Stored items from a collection

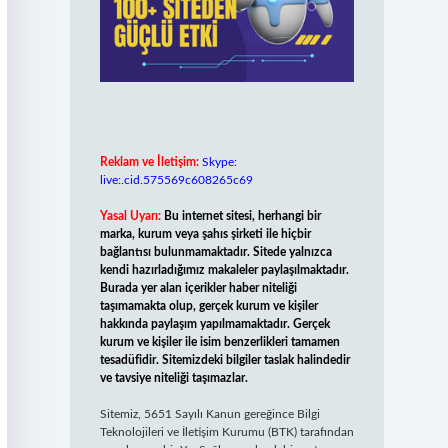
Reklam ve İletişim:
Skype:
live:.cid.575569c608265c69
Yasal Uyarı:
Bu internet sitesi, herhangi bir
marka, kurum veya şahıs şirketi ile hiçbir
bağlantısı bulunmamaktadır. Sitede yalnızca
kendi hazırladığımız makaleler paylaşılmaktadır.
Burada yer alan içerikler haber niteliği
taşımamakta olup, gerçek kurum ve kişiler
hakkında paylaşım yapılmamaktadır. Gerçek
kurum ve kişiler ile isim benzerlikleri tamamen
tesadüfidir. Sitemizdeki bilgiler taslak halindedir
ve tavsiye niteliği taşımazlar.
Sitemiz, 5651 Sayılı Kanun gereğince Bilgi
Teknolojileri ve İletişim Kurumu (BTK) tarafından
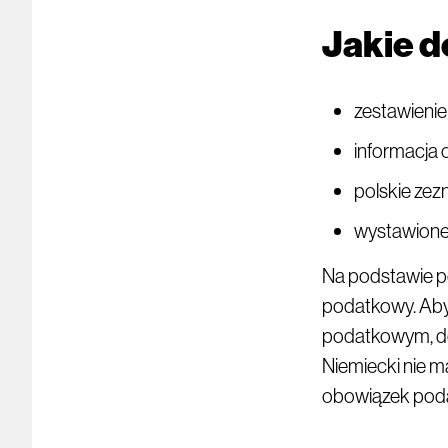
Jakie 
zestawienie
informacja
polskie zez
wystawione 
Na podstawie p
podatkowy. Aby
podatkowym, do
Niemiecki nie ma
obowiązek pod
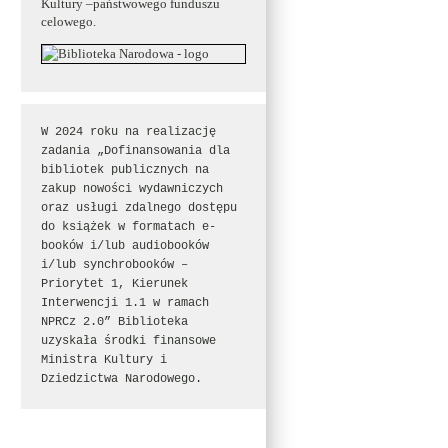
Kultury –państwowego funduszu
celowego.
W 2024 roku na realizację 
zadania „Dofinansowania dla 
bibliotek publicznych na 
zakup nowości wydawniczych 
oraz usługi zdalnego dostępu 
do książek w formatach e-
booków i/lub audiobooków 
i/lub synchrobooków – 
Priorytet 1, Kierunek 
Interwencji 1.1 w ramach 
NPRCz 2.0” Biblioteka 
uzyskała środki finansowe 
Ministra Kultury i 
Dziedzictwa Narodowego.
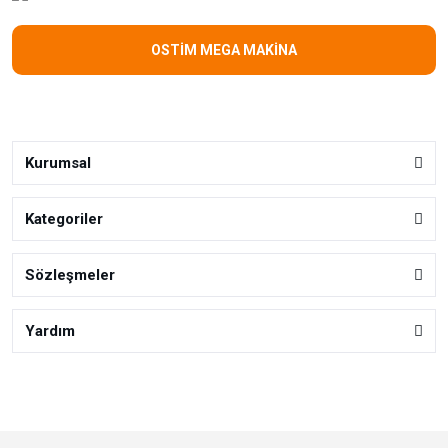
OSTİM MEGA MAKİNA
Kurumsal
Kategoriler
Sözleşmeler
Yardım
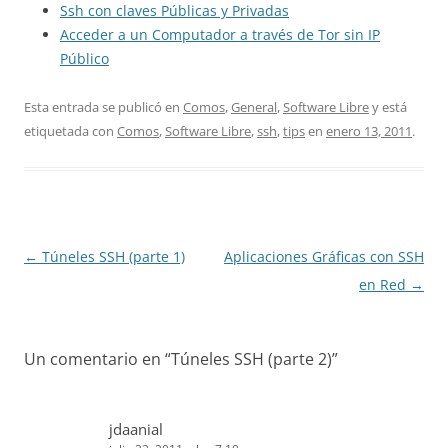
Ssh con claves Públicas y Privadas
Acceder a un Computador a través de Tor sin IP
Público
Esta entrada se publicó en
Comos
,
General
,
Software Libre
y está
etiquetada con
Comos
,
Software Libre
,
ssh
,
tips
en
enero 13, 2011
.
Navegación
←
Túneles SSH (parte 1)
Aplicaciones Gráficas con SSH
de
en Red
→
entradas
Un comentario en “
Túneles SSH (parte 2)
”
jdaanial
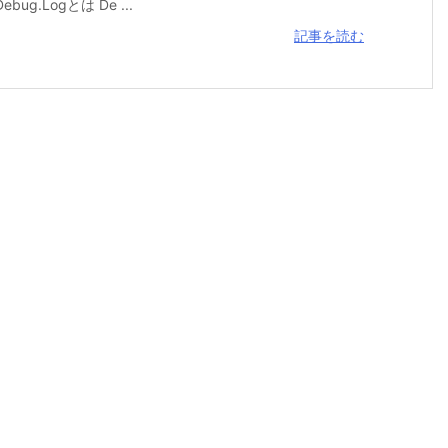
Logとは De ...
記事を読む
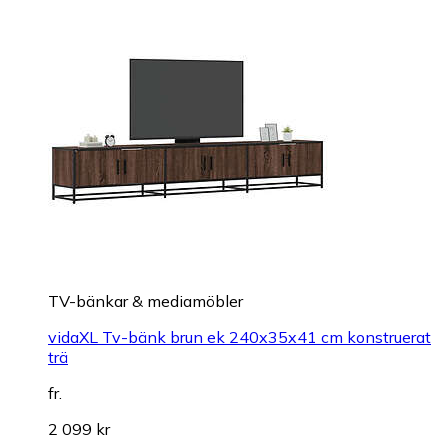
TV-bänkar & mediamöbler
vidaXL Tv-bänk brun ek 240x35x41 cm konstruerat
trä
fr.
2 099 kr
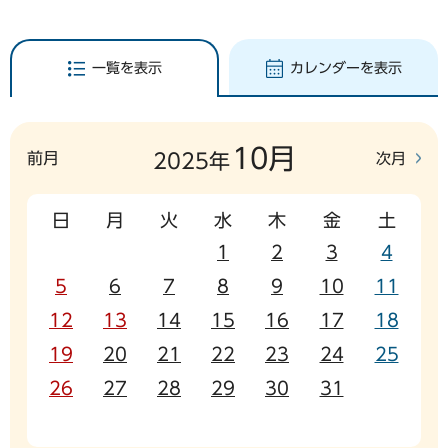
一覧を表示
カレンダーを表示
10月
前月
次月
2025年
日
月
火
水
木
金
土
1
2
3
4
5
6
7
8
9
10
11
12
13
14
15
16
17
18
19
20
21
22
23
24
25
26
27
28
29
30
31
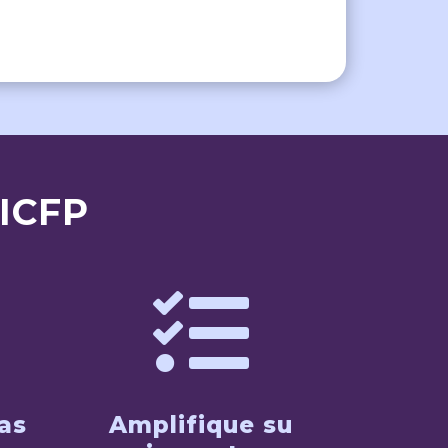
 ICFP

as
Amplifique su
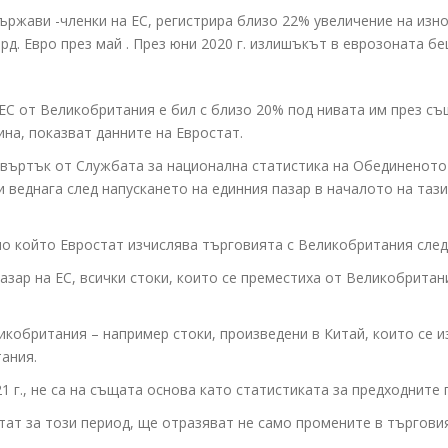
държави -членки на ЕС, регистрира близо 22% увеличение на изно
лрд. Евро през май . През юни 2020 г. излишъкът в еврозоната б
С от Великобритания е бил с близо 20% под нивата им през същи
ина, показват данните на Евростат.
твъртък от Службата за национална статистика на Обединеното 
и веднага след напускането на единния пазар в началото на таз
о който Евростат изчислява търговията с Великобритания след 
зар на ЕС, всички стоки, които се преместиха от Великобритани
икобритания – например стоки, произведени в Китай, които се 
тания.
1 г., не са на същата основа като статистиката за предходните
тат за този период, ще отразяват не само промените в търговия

...

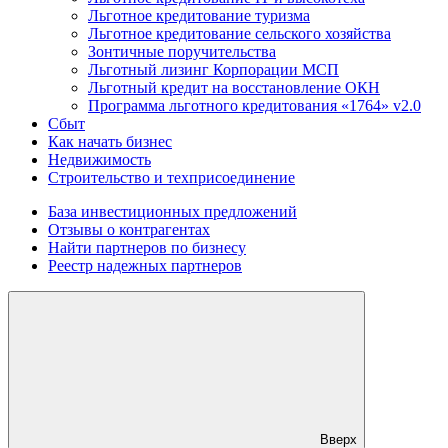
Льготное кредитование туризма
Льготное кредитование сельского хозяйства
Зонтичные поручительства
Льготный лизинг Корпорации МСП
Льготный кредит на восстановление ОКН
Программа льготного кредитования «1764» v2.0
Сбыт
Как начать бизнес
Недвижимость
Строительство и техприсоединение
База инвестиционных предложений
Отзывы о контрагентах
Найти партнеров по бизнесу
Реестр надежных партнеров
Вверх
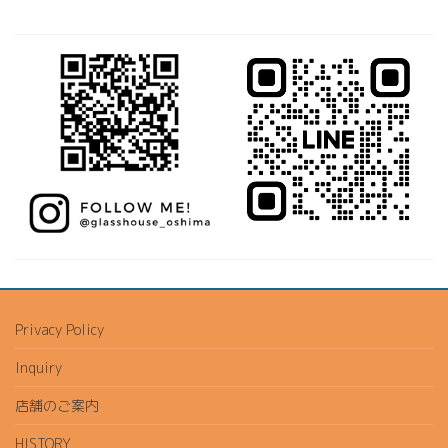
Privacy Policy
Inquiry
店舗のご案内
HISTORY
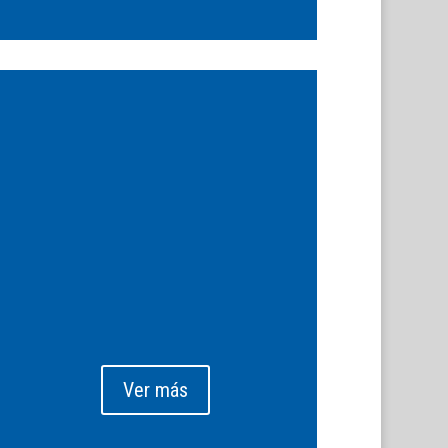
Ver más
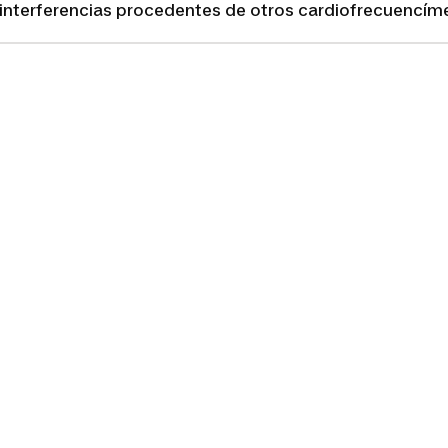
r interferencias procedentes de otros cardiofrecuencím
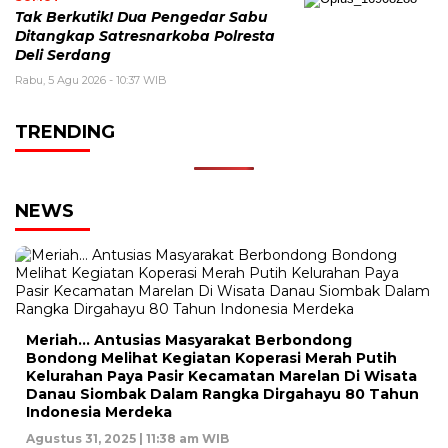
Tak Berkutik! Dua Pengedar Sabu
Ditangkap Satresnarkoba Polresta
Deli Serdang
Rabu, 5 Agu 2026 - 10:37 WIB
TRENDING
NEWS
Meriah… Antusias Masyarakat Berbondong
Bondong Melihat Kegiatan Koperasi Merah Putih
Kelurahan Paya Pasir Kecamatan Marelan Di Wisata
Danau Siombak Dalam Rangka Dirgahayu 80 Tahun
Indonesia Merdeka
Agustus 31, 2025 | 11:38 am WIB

== What the task asks ==
Given the entries above, count how many lines include the word "след"; respond with the number only.

== Solution to this problem ==
2